» **Task directions**
Count every line in the data below where the word "серый" appears, then state only that count.

» **Data supplied**
----
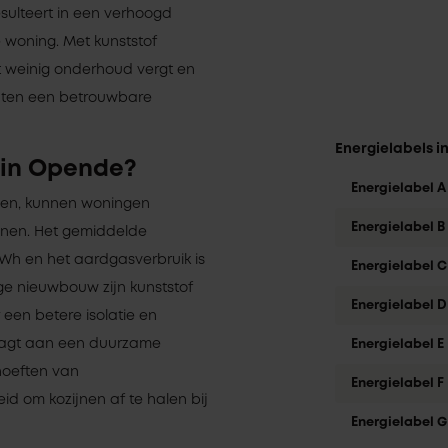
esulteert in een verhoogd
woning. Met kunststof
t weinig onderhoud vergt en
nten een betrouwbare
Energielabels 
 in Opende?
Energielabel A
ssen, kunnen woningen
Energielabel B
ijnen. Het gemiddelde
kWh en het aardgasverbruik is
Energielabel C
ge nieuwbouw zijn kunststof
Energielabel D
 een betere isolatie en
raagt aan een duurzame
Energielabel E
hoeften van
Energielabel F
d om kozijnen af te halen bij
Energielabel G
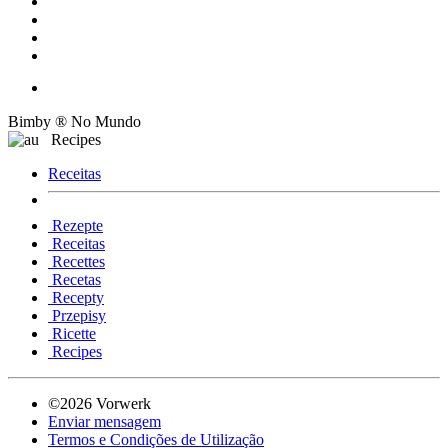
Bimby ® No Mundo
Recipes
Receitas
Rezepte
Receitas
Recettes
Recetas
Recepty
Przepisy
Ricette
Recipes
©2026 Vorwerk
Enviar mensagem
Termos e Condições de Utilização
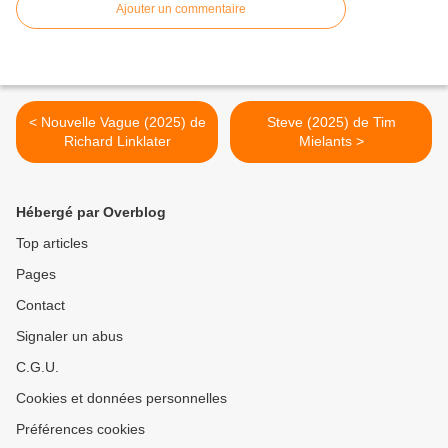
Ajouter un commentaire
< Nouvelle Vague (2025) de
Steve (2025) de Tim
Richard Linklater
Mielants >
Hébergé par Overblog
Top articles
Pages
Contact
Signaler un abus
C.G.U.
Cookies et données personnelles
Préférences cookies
----
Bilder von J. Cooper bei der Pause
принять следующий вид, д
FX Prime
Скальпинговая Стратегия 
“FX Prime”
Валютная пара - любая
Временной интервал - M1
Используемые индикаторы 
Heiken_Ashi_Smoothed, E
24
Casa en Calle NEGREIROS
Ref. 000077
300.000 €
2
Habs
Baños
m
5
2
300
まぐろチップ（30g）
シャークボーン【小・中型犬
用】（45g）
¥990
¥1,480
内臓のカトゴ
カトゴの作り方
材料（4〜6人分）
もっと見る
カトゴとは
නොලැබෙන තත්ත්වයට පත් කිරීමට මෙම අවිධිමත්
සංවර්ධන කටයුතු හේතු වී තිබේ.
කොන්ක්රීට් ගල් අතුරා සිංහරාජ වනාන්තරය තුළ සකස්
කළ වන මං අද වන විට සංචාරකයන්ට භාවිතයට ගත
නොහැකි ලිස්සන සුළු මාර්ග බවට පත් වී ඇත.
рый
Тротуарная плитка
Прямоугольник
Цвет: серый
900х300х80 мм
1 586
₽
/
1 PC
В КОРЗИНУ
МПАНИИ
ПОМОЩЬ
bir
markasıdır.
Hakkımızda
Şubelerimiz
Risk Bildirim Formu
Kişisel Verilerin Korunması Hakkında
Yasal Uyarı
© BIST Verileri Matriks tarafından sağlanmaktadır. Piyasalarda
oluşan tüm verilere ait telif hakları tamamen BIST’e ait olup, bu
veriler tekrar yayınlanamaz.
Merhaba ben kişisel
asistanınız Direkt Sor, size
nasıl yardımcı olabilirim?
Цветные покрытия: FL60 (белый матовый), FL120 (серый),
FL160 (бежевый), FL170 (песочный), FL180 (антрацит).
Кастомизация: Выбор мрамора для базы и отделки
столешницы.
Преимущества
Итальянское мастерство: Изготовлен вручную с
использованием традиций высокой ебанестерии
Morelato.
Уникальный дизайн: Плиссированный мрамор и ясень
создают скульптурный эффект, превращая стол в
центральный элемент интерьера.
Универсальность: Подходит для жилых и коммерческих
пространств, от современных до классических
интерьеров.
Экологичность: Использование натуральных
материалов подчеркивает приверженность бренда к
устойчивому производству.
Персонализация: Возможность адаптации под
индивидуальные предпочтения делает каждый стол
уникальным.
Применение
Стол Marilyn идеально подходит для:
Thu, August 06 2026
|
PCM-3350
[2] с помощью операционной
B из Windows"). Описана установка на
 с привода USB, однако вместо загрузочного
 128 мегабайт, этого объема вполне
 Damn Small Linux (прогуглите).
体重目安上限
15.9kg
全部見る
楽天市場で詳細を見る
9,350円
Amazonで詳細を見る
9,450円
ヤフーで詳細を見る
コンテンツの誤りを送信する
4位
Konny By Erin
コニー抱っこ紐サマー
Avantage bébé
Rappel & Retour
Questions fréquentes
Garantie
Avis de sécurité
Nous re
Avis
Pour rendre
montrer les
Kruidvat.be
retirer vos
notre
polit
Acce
----
» **Written response**
2